*Task goal*:
Below are entries to reproduce exactly, apart from their pictures.

**** Provided data

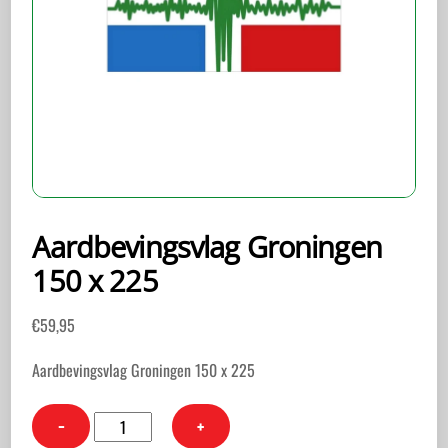
Aardbevingsvlag Groningen
150 x 225
€
59,95
Aardbevingsvlag Groningen 150 x 225
Aardbevingsvlag
−
+
Groningen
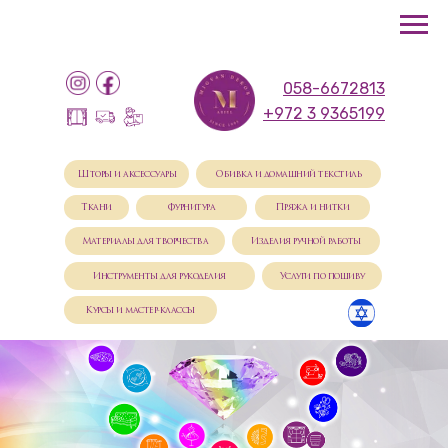
058-6672813
+972 3 9365199
Шторы и аксессуары
Обивка и домашний текстиль
Ткани
Фурнитура
Пряжа и нитки
Материалы для творчества
Изделия ручной работы
Инструменты для рукоделия
Услуги по пошиву
Курсы и мастер-классы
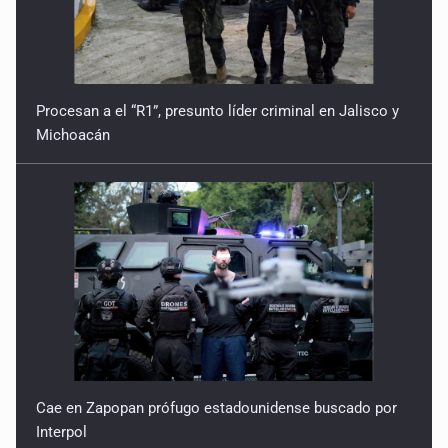
Procesan a el “R1”, presunto líder criminal en Jalisco y
Michoacán
Cae en Zapopan prófugo estadounidense buscado por
Interpol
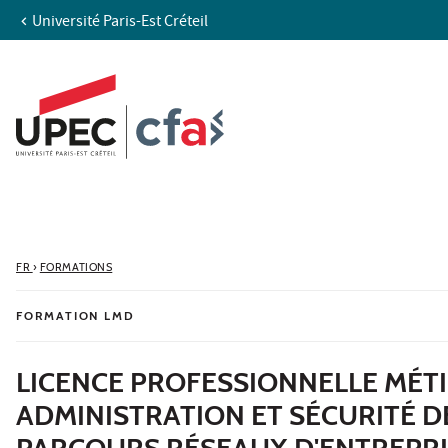
Université Paris-Est Créteil
Aller au contenu
Navigation
Accès directs
Recherche
FR
›
FORMATIONS
FORMATION LMD
LICENCE PROFESSIONNELLE MÉTI
ADMINISTRATION ET SÉCURITÉ D
PARCOURS RÉSEAUX D'ENTREPRI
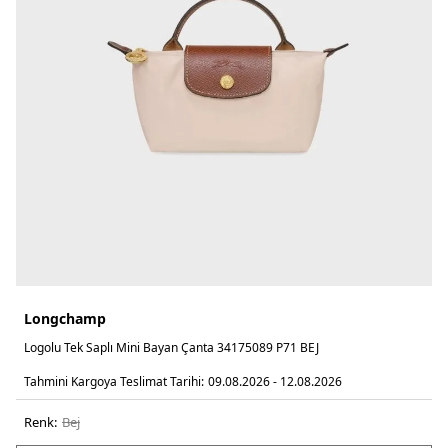
Longchamp
Logolu Tek Saplı Mini Bayan Çanta 34175089 P71 BEJ
Tahmini Kargoya Teslimat Tarihi:
09.08.2026 - 12.08.2026
Renk:
bej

********

*Exercise solution*:
Aardbevingsvlag Groningen
150 x 225
€
59,95
Aardbevingsvlag Groningen 150 x 225
Aardbevingsvlag
−
+
Groningen
058-6672813
+972 3 9365199
Шторы и аксессуары
Обивка и домашний текстиль
Ткани
Фурнитура
Пряжа и нитки
Материалы для творчества
Изделия ручной работы
Инструменты для рукоделия
Услуги по пошиву
Курсы и мастер-классы
Procesan a el “R1”, presunto líder criminal en Jalisco y
Michoacán
Cae en Zapopan prófugo estadounidense buscado por
Interpol
Université Paris-Est Créteil
Aller au contenu
Navigation
Accès directs
Recherche
FR
›
FORMATIONS
FORMATION LMD
LICENCE PROFESSIONNELLE MÉTI
ADMINISTRATION ET SÉCURITÉ D
PARCOURS RÉSEAUX D'ENTREPRI
Longchamp
Logolu Tek Saplı Mini Bayan Çanta 34175089 P71 BEJ
Tahmini Kargoya Teslimat Tarihi:
09.08.2026 - 12.08.2026
Renk:
bej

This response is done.